'Rossi part 2' in: The Architects' Journal by Patrick Lynch
If Aldo Rossi’s early work is an attempt to describe the value of each of the parts of a city in objective terms, his ironically titled ‘Scientific Autobiography’ tempers his youthful rationalism with a series of extremely evocative photographs of spaces that he loved. A Roman aqueduct held up by a prosthetic brace; a Connecticut lighthouse shaped like a mast; a Wintergarten at the University of Zurich; a Cortille at Seville; and my favourite, an Italian farmhouse kitchen. Dark ceiling beams recede from view above a stone floor, a staircase rises and disappears in the distance, light from one corner of the room illuminates the wall surface and picks out a table set for family life that, I imagine, has also seen a birth and a corpse. An image of preservation and of endurance and hard work and allayed decay is presented to us, of architecture that is made to last and to accept life. This room is not just fit for its purpose, the image suggests, it also modestly represents the dignity of the lives of the inhabitants. You can imagine the conversations held there and the emotion and suffering that it has seen. Rossi saw human life as inevitably theatrical, and our habitats testify to our enduring love of display and ritual, which he described as ‘an analogy for architecture, what I have called “the fixed scene of human events”. The theatricality of human affairs, our processional movement and daily habits, led Rossi to conclude that ‘it is clear that the theatre must be stationary, stable and irreversible – but this seems true of all architecture.’

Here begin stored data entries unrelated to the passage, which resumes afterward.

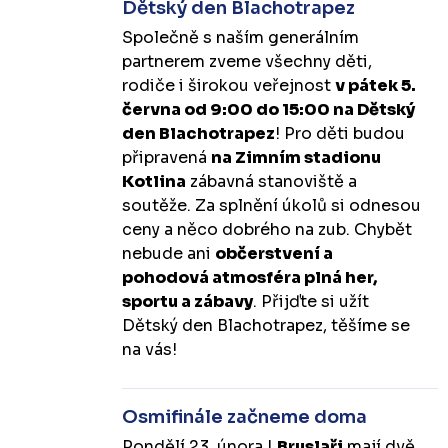
Dětský den Blachotrapez
Společně s naším generálním
partnerem zveme všechny děti,
rodiče i širokou veřejnost
v pátek 5.
června od 9:00 do 15:00 na Dětský
den Blachotrapez
! Pro děti budou
připravená
na Zimním stadionu
Kotlina
zábavná stanoviště a
soutěže. Za splnění úkolů si odnesou
ceny a něco dobrého na zub. Chybět
nebude ani
občerstvení a
pohodová atmosféra plná her,
sportu a zábavy
. Přijďte si užít
Dětský den Blachotrapez, těšíme se
na vás!
Osmifinále začneme doma
Pondělí 23. února |
Bruslaři
mají dvě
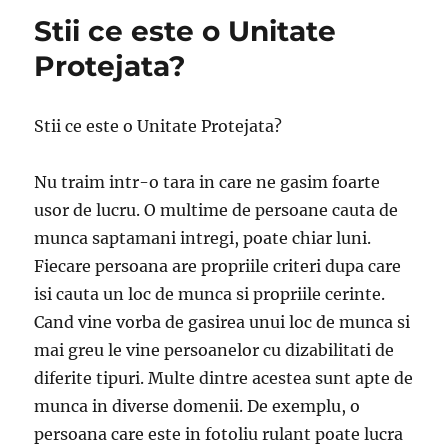
Stii ce este o Unitate
Protejata?
Stii ce este o Unitate Protejata?
Nu traim intr-o tara in care ne gasim foarte
usor de lucru. O multime de persoane cauta de
munca saptamani intregi, poate chiar luni.
Fiecare persoana are propriile criteri dupa care
isi cauta un loc de munca si propriile cerinte.
Cand vine vorba de gasirea unui loc de munca si
mai greu le vine persoanelor cu dizabilitati de
diferite tipuri. Multe dintre acestea sunt apte de
munca in diverse domenii. De exemplu, o
persoana care este in fotoliu rulant poate lucra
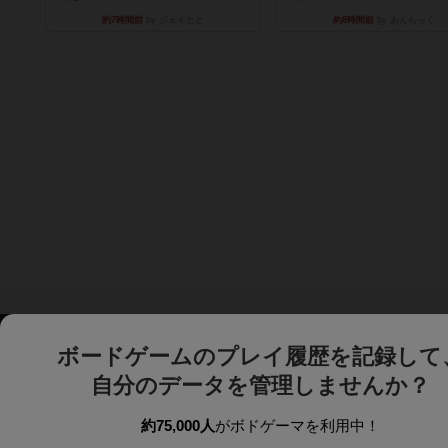
約7時間前
by ジェイとと
約8時間前
by あんちっく
ボードゲームのプレイ履歴を記録して
自分のデータを管理しませんか？
約75,000人
がボドゲーマを利用中！
ボドゲーマTOP
ボードゲーム通販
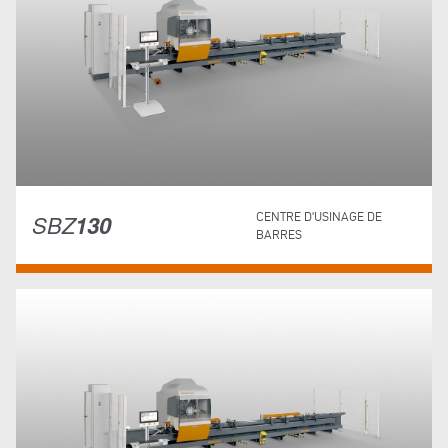
SBZ
130
CENTRE D'USINAGE DE
BARRES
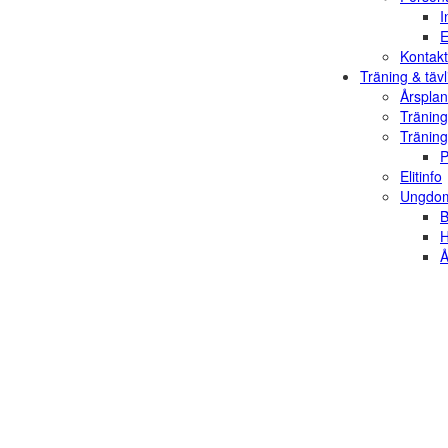
I
E
Kontakt
Träning & tävl
Årsplan
Träning
Träning
P
Elitinfo
Ungdom
B
H
Å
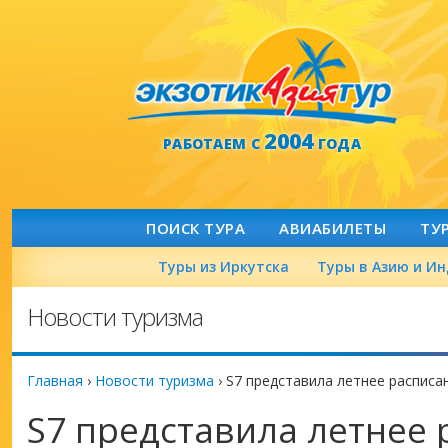
2004
РАБОТАЕМ С
ГОДА
ПОИСК ТУРА
АВИАБИЛЕТЫ
ТУ
Туры из Иркутска
Туры в Азию и И
Новости туризма
Главная
›
Новости туризма
›
S7 представила летнее расписа
S7 представила летнее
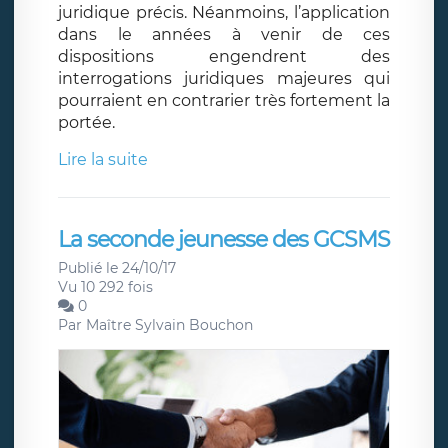
juridique précis. Néanmoins, l’application
dans le années à venir de ces
dispositions engendrent des
interrogations juridiques majeures qui
pourraient en contrarier très fortement la
portée.
Lire la suite
La seconde jeunesse des GCSMS
Publié le 24/10/17
Vu 10 292 fois
0
Par
Maître Sylvain Bouchon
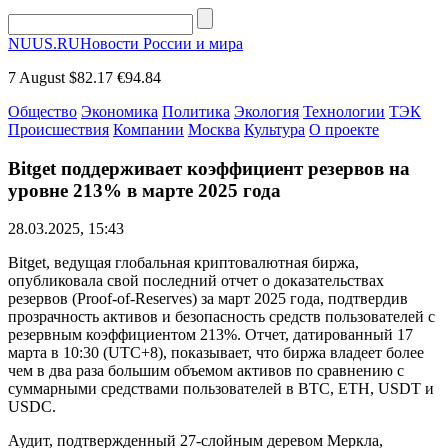
NUUS.RU
Новости России и мира
7 August
$82.17
€94.84
Общество
Экономика
Политика
Экология
Технологии
ТЭК
Происшествия
Компании
Москва
Культура
О проекте
Bitget поддерживает коэффициент резервов на
уровне 213% в марте 2025 года
28.03.2025, 15:43
Bitget, ведущая глобальная криптовалютная биржа,
опубликовала свой последний отчет о доказательствах
резервов (Proof-of-Reserves) за март 2025 года, подтвердив
прозрачность активов и безопасность средств пользователей с
резервным коэффициентом 213%. Отчет, датированный 17
марта в 10:30 (UTC+8), показывает, что биржа владеет более
чем в два раза большим объемом активов по сравнению с
суммарными средствами пользователей в BTC, ETH, USDT и
USDC.
Аудит, подтвержденный 27-слойным деревом Меркла,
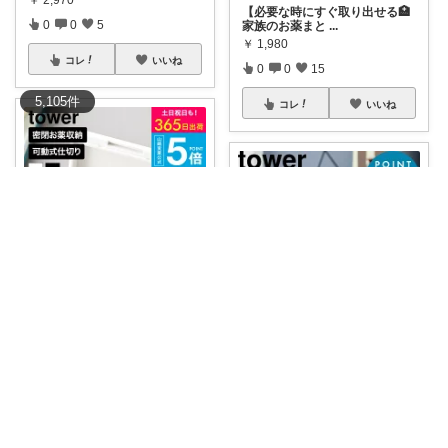
【必要な時にすぐ取り出せる🏥
0
0
5
家族のお薬まと
...
￥
1,980
コレ
いいね
0
0
15
5,105
件
コレ
いいね
ginny ♡
tower 新商品 1276円 送料無料
まあ/小学生ママの転勤ROOM
...
￥
1,276
「毎日使う血圧計や飲み薬、お
0
0
6
薬手帳がリビン
...
￥
5,830
コレ
いいね
0
0
13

What mattered for Rossi was the idea of the city as something continuous that represents the symbolic life of its inhabitants. In his “Scientific Autobiography”, Rossi muses that ‘Forgetting Architecture comes to mind as a more appropriate title… since while I may talk about a school, a cemetery, a theatre, it is more correct to say that I talk about life, death, imagination.’ For the mature Rossi, Types are symbolic of ideals – the law court as a site of justice; a university cloister alluding to the sanctity of education; the hushed atmosphere of a library reminding us of the sacred qualities of literature and knowledge; the sheltering quality of uniform housing and the individualistic qualities of other structures allude to the psychological differences that we recognise between the various public and private aspects of our lives and the masks that we wear. These ideals have emotional characteristics also, and buildings possess personae Rossi suggested. Architects too should adapt themselves to differing circumstances and to different occasions he believed, claiming ‘I have always known that architecture was determined by the hour and the event’, reminding us that our task as architects is to remain open ‘always the idea of place, and hence light and time and imagination’. Suggesting that lightness in architecture might come less from our attempts to make heavy machines appear to float, than in the contingency of our buildings to situations and to time; the adjustment of our language to place; and in the light heartedness and appropriateness of wit. Perhaps we all need to speak a foreign language, in order to hear ourselves think and to recover a sense of the strangeness of things and of the endurance of human situations beyond ourselves, and our obsessions?